● What is being asked:
May I please have every record restated word for word, with the images left out?

● Data:
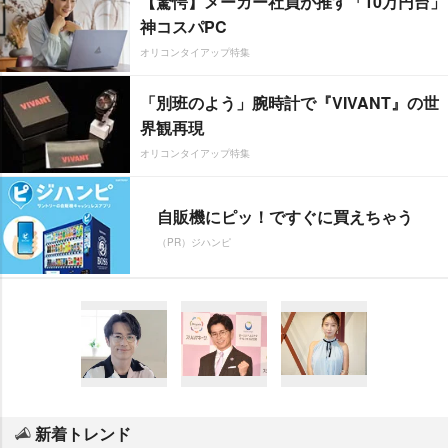
【驚愕】メーカー社員が推す「10万円台」
神コスパPC
オリコンタイアップ特集
「別班のよう」腕時計で『VIVANT』の世
界観再現
オリコンタイアップ特集
自販機にピッ！ですぐに買えちゃう
（PR）ジハンピ
新着トレンド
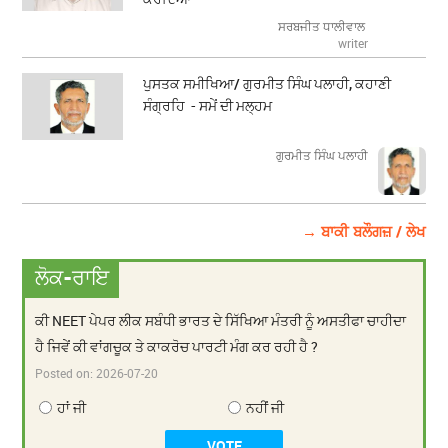
ਸਰਬਜੀਤ ਧਾਲੀਵਾਲ
writer
ਪੁਸਤਕ ਸਮੀਖਿਆ/ ਗੁਰਮੀਤ ਸਿੰਘ ਪਲਾਹੀ, ਕਹਾਣੀ
ਸੰਗ੍ਰਹਿ - ਸਮੇਂ ਦੀ ਮਲ੍ਹਮ
ਗੁਰਮੀਤ ਸਿੰਘ ਪਲਾਹੀ
→ ਬਾਕੀ ਬਲੌਗਜ਼ / ਲੇਖ
ਲੋਕ-ਰਾਇ
ਕੀ NEET ਪੇਪਰ ਲੀਕ ਸਬੰਧੀ ਭਾਰਤ ਦੇ ਸਿੱਖਿਆ ਮੰਤਰੀ ਨੂੰ ਅਸਤੀਫਾ ਚਾਹੀਦਾ
ਹੈ ਜਿਵੇਂ ਕੀ ਵਾਂਗਚੂਕ ਤੇ ਕਾਕਰੋਚ ਪਾਰਟੀ ਮੰਗ ਕਰ ਰਹੀ ਹੈ ?
Posted on:
2026-07-20
ਹਾਂ ਜੀ
ਨਹੀਂ ਜੀ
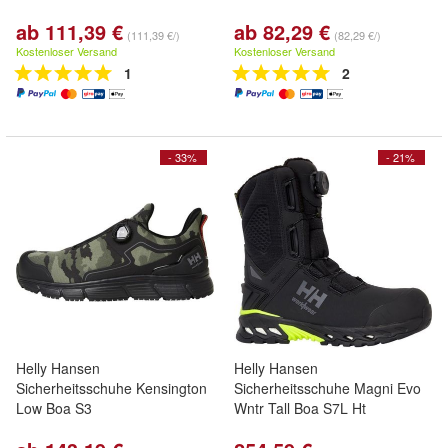
ab 111,39 €
ab 82,29 €
(111,39 €/)
(82,29 €/)
Kostenloser Versand
Kostenloser Versand
1
2
- 33%
- 21%
Helly Hansen
Helly Hansen
Sicherheitsschuhe Kensington
Sicherheitsschuhe Magni Evo
Low Boa S3
Wntr Tall Boa S7L Ht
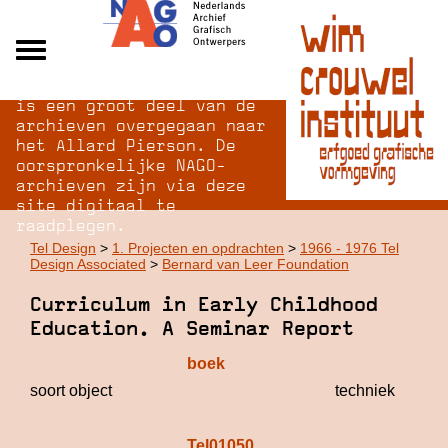
Na opheffing van het NAGO
Alle archieven
is een groot deel van de
Over NAGO
archieven overgegaan naar
het Allard Pierson. De
Over WCI
oorspronkelijke NAGO-
Inloggen
archieven zijn via deze
site digitaal te
raadplegen.
Tel Design
>
1. Projecten en opdrachten
>
1966 - 1976 Tel
Design Associated
>
Bernard van Leer Foundation
Curriculum in Early Childhood
Education. A Seminar Report
boek
soort object
techniek
Tel01050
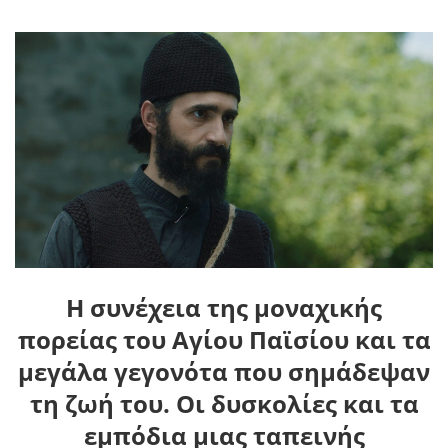
Η συνέχεια της μοναχικής
πορείας του
Αγίου Παϊσίου
και τα
μεγάλα γεγονότα που σημάδεψαν
τη ζωή του. Οι δυσκολίες και τα
εμπόδια μιας ταπεινής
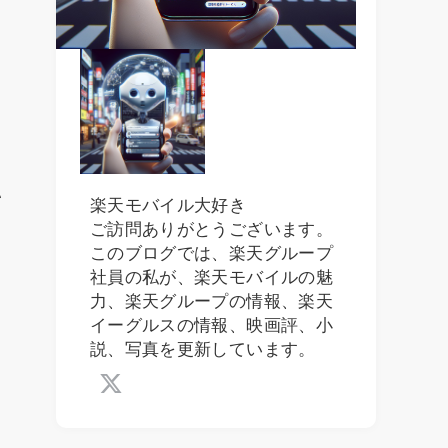
い
楽天モバイル大好き
ご訪問ありがとうございます。
このブログでは、楽天グループ
社員の私が、楽天モバイルの魅
力、楽天グループの情報、楽天
イーグルスの情報、映画評、小
説、写真を更新しています。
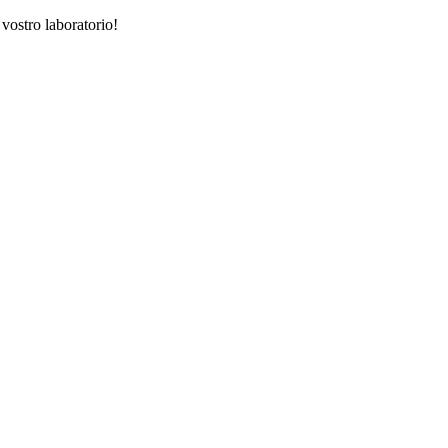
 vostro laboratorio!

● Response:
【驚愕】メーカー社員が推す「10万円台」
神コスパPC
オリコンタイアップ特集
「別班のよう」腕時計で『VIVANT』の世
界観再現
オリコンタイアップ特集
自販機にピッ！ですぐに買えちゃう
（PR）ジハンピ
新着トレンド
ਸਰਬਜੀਤ ਧਾਲੀਵਾਲ
writer
ਪੁਸਤਕ ਸਮੀਖਿਆ/ ਗੁਰਮੀਤ ਸਿੰਘ ਪਲਾਹੀ, ਕਹਾਣੀ
ਸੰਗ੍ਰਹਿ - ਸਮੇਂ ਦੀ ਮਲ੍ਹਮ
ਗੁਰਮੀਤ ਸਿੰਘ ਪਲਾਹੀ
→ ਬਾਕੀ ਬਲੌਗਜ਼ / ਲੇਖ
ਲੋਕ-ਰਾਇ
ਕੀ NEET ਪੇਪਰ ਲੀਕ ਸਬੰਧੀ ਭਾਰਤ ਦੇ ਸਿੱਖਿਆ ਮੰਤਰੀ ਨੂੰ ਅਸਤੀਫਾ ਚਾਹੀਦਾ
ਹੈ ਜਿਵੇਂ ਕੀ ਵਾਂਗਚੂਕ ਤੇ ਕਾਕਰੋਚ ਪਾਰਟੀ ਮੰਗ ਕਰ ਰਹੀ ਹੈ ?
Posted on:
2026-07-20
ਹਾਂ ਜੀ
ਨਹੀਂ ਜੀ
ab 111,39 €
ab 82,29 €
(111,39 €/)
(82,29 €/)
Kostenloser Versand
Kostenloser Versand
1
2
- 33%
- 21%
Helly Hansen
Helly Hansen
Sicherheitsschuhe Kensington
Sicherheitsschuhe Magni Evo
Low Boa S3
Wntr Tall Boa S7L Ht
Na opheffing van het NAGO
Alle archieven
is een groot deel van de
Over NAGO
archieven overgegaan naar
het Allard Pierson. De
Over WCI
oorspronkelijke NAGO-
Inloggen
archieven zijn via deze
site digitaal te
raadplegen.
Tel Design
>
1. Projecten en opdrachten
>
1966 - 1976 Tel
Design Associated
>
Bernard van Leer Foundation
Curriculum in Early Childhood
Education. A Seminar Report
boek
soort object
techniek
Tel01050
Η συνέχεια της μοναχικής
πορείας του
Αγίου Παϊσίου
και τα
μεγάλα γεγονότα που σημάδεψαν
τη ζωή του. Οι δυσκολίες και τα
εμπόδια μιας ταπεινής
い
楽天モバイル大好き
ご訪問ありがとうございます。
このブログでは、楽天グループ
社員の私が、楽天モバイルの魅
力、楽天グループの情報、楽天
イーグルスの情報、映画評、小
説、写真を更新しています。
 vostro laboratorio!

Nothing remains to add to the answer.